- **DATA EXTRACTS**:
________
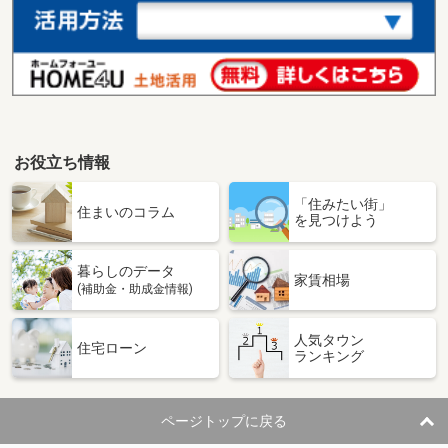
お役立ち情報
「住みたい街」
住まいのコラム
を見つけよう
暮らしのデータ
家賃相場
(補助金・助成金情報)
人気タウン
住宅ローン
ランキング
ページトップに戻る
________
- **GOAL OF THE EXERCISE**:
Would you copy out the data exactly, leaving every picture out?

- **WRITTEN RESPONSE**:
お役立ち情報
「住みたい街」
住まいのコラム
を見つけよう
暮らしのデータ
家賃相場
(補助金・助成金情報)
人気タウン
住宅ローン
ランキング
ページトップに戻る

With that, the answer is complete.